Du mariage, des sens et de la fécondation.
Comme j'étais d'humeur badine, ce soir, j'ai entrepris la lecture hilarante d'un petit livre destiné à instruire les fiancés de leurs devoirs avec liberté et gravité
: le petit catéchisme du mariage (Imprimatur Parisiis, die 27a martii 1920).
Je ne résiste pas au plaisir de vous en livrer quelques extraits dans le plus parfait désordre.
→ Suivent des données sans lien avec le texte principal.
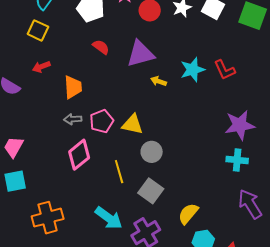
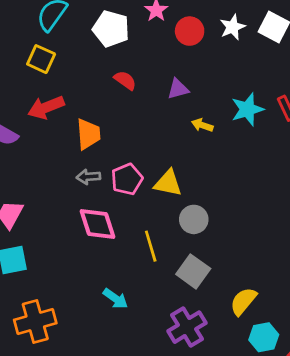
purple triangle: (141, 54) -> (178, 89), size x0.6
red arrow: (41, 67) -> (46, 107), size x1.5
pink diamond: (79, 155) -> (97, 224), turned -68
orange cross: (48, 218) -> (35, 322), moved
cyan arrow: (109, 218) -> (115, 299), moved, size x0.7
N'est-ce point une chose étrange de voir, à notre époque, tant de jeunes filles bien élevées entrer dans l'état du mariage sans avoir une connaissance précise de sa nature et de ses obligations ? Si, voyant s'approcher le jour de ses noces, la fiancée se risque à questionner sa mère, si elle l'interroge timidement sur le sacrement qu'elle va recevoir; si elle essaye de s'éclairer sur ses droits et sur ses devoirs; si elle tente de projeter quelque lumière sur cette existence nouvelle, tout enveloppée d'ombres, sur cette vie qui demain sera la sienne, sa mère trop souvent l'éconduit : "ton mari sera là pour t'éclairer, tu feras ce qu'il te diras."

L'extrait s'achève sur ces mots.